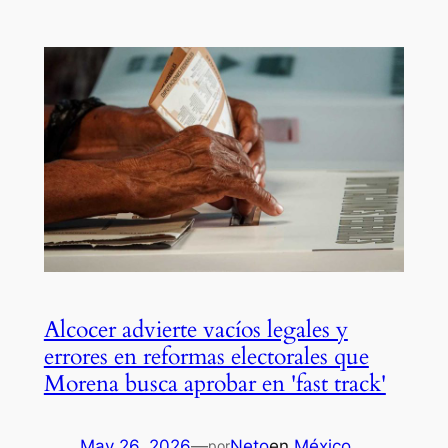
Alcocer advierte vacíos legales y
errores en reformas electorales que
Morena busca aprobar en 'fast track'
May 26, 2026
—
Neto
en
México
por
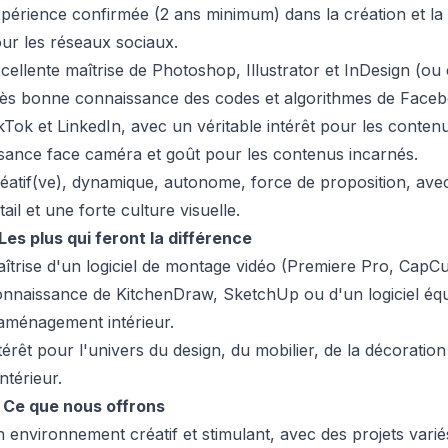
périence confirmée (2 ans minimum) dans la création et la
ur les réseaux sociaux.
cellente maîtrise de Photoshop, Illustrator et InDesign (ou 
ès bonne connaissance des codes et algorithmes de Faceb
kTok et LinkedIn, avec un véritable intérêt pour les conten
sance face caméra et goût pour les contenus incarnés.
éatif(ve), dynamique, autonome, force de proposition, ave
tail et une forte culture visuelle.
Les plus qui feront la différence
îtrise d'un logiciel de montage vidéo (Premiere Pro, CapCu
nnaissance de KitchenDraw, SketchUp ou d'un logiciel équ
aménagement intérieur.
térêt pour l'univers du design, du mobilier, de la décoration
intérieur.

Ce que nous offrons
 environnement créatif et stimulant, avec des projets varié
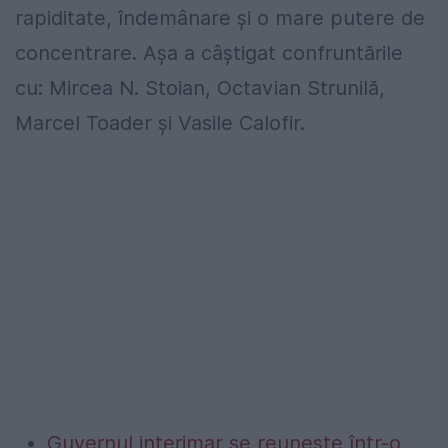
rapiditate, îndemânare și o mare putere de
concentrare. Așa a câștigat confruntările
cu: Mircea N. Stoian, Octavian Strunilă,
Marcel Toader și Vasile Calofir.
Guvernul interimar se reunește într-o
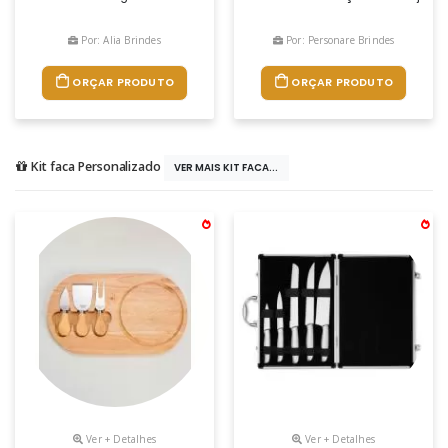
Por: Alia Brindes
Por: Personare Brindes
ORÇAR PRODUTO
ORÇAR PRODUTO
Kit faca Personalizado
VER MAIS KIT FACA...
Ver + Detalhes
Ver + Detalhes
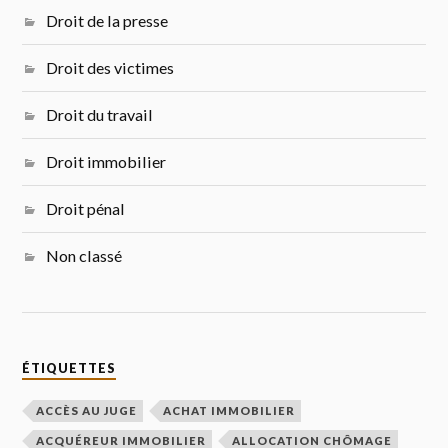
Droit de la presse
Droit des victimes
Droit du travail
Droit immobilier
Droit pénal
Non classé
ÉTIQUETTES
ACCÈS AU JUGE
ACHAT IMMOBILIER
ACQUÉREUR IMMOBILIER
ALLOCATION CHÔMAGE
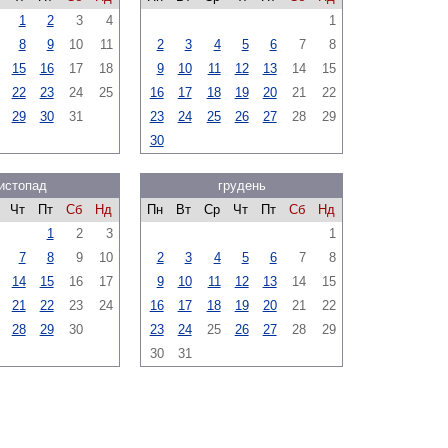
1
2
3
4
1
8
9
10
11
2
3
4
5
6
7
8
15
16
17
18
9
10
11
12
13
14
15
22
23
24
25
16
17
18
19
20
21
22
29
30
31
23
24
25
26
27
28
29
30
истопад
грудень
Чт
Пт
Сб
Нд
Пн
Вт
Ср
Чт
Пт
Сб
Нд
1
2
3
1
7
8
9
10
2
3
4
5
6
7
8
14
15
16
17
9
10
11
12
13
14
15
21
22
23
24
16
17
18
19
20
21
22
28
29
30
23
24
25
26
27
28
29
30
31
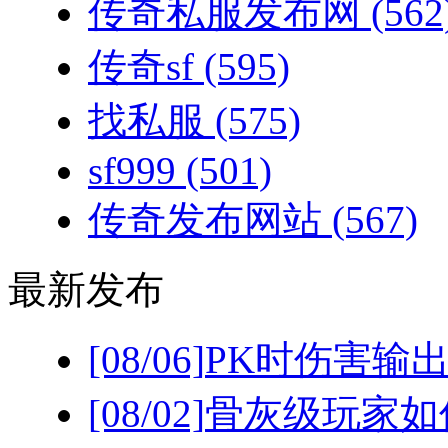
传奇私服发布网
(562
传奇sf
(595)
找私服
(575)
sf999
(501)
传奇发布网站
(567)
最新发布
[08/06]
PK时伤害输
[08/02]
骨灰级玩家如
::::::::
What you will do: Please repeat the entries above exactly, leaving out any pictures.

Reply to the exercise:
Alcocer advierte vacíos legales y
errores en reformas electorales que
Morena busca aprobar en 'fast track'
May 26, 2026
—
Neto
en
México
por
périence confirmée (2 ans minimum) dans la création et la
ur les réseaux sociaux.
cellente maîtrise de Photoshop, Illustrator et InDesign (ou 
ès bonne connaissance des codes et algorithmes de Faceb
kTok et LinkedIn, avec un véritable intérêt pour les conten
sance face caméra et goût pour les contenus incarnés.
éatif(ve), dynamique, autonome, force de proposition, ave
tail et une forte culture visuelle.
Les plus qui feront la différence
îtrise d'un logiciel de montage vidéo (Premiere Pro, CapCu
nnaissance de KitchenDraw, SketchUp ou d'un logiciel équ
aménagement intérieur.
térêt pour l'univers du design, du mobilier, de la décoration
intérieur.

Ce que nous offrons
 environnement créatif et stimulant, avec des projets varié
rapiditate, îndemânare și o mare putere de
concentrare. Așa a câștigat confruntările
cu: Mircea N. Stoian, Octavian Strunilă,
Marcel Toader și Vasile Calofir.
Guvernul interimar se reunește într-o
Por: Alia Brindes
Por: Personare Brindes
ORÇAR PRODUTO
ORÇAR PRODUTO
Kit faca Personalizado
VER MAIS KIT FACA...
Ver + Detalhes
Ver + Detalhes
Droit de la presse
Droit des victimes
Droit du travail
Droit immobilier
Droit pénal
Non classé
ÉTIQUETTES
ACCÈS AU JUGE
ACHAT IMMOBILIER
ACQUÉREUR IMMOBILIER
ALLOCATION CHÔMAGE
1
2
3
4
1
8
9
10
11
2
3
4
5
6
7
8
15
16
17
18
9
10
11
12
13
14
15
22
23
24
25
16
17
18
19
20
21
22
29
30
31
23
24
25
26
27
28
29
30
истопад
грудень
Чт
Пт
Сб
Нд
Пн
Вт
Ср
Чт
Пт
Сб
Нд
1
2
3
1
7
8
9
10
2
3
4
5
6
7
8
14
15
16
17
9
10
11
12
13
14
15
21
22
23
24
16
17
18
19
20
21
22
28
29
30
23
24
25
26
27
28
29
30
31
传奇私服发布网
(562
传奇sf
(595)
找私服
(575)
sf999
(501)
传奇发布网站
(567)
最新发布
[08/06]
PK时伤害输
[08/02]
骨灰级玩家如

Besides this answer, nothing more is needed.